:: Source material ::
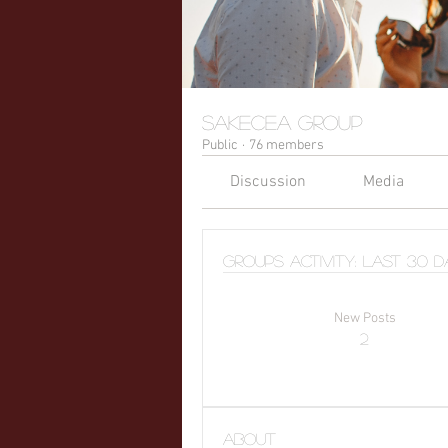
sakecea Group
Public
·
76 members
Discussion
Media
Groups Activity: Last 30 
New Posts
2
About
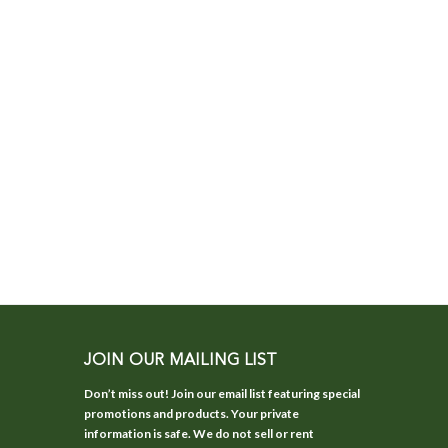
JOIN OUR MAILING LIST
Don’t miss out! Join our email list featuring special
promotions and products. Your private
information is safe. We do not sell or rent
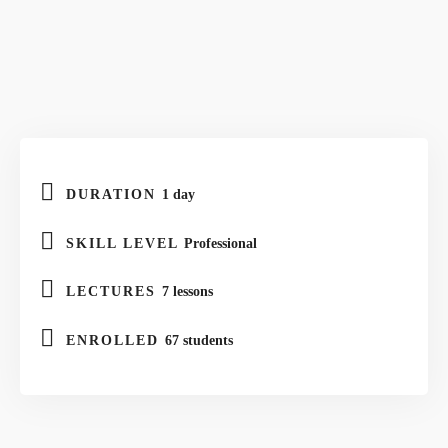
DURATION
1 day
SKILL LEVEL
Professional
LECTURES
7 lessons
ENROLLED
67 students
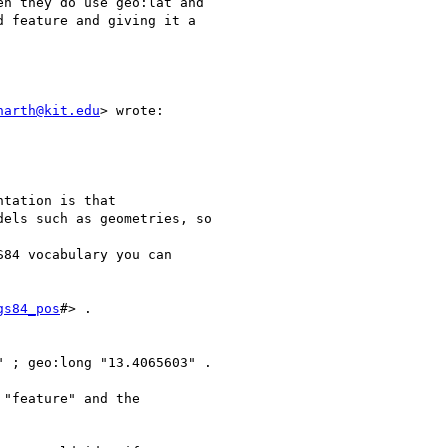
n they do use geo:lat and

 feature and giving it a

harth@kit.edu
> wrote:

tation is that

els such as geometries, so

84 vocabulary you can

gs84_pos
#> .

 ; geo:long "13.4065603" .

"feature" and the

:: Task prompt ::
Based on the material above, how many lines contain the string "feature"? State the number alone.

:: Result of this task ::
2